**Work to be completed**. Please retype all of the records below word for word, leaving out any pictures.

**Extracted entries**.
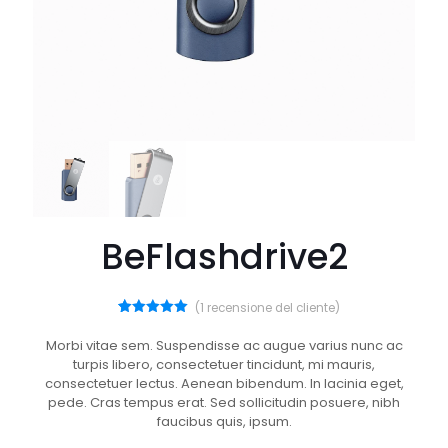
BeFlashdrive2
(
1
recensione del cliente)
1
Valutato
5.00
su 5
Morbi vitae sem. Suspendisse ac augue varius nunc ac
su base
turpis libero, consectetuer tincidunt, mi mauris,
di
recensioni
consectetuer lectus. Aenean bibendum. In lacinia eget,
pede. Cras tempus erat. Sed sollicitudin posuere, nibh
faucibus quis, ipsum.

**Reply to the exercise**.
BeFlashdrive2
(
1
recensione del cliente)
1
Valutato
5.00
su 5
Morbi vitae sem. Suspendisse ac augue varius nunc ac
su base
turpis libero, consectetuer tincidunt, mi mauris,
di
recensioni
consectetuer lectus. Aenean bibendum. In lacinia eget,
pede. Cras tempus erat. Sed sollicitudin posuere, nibh
faucibus quis, ipsum.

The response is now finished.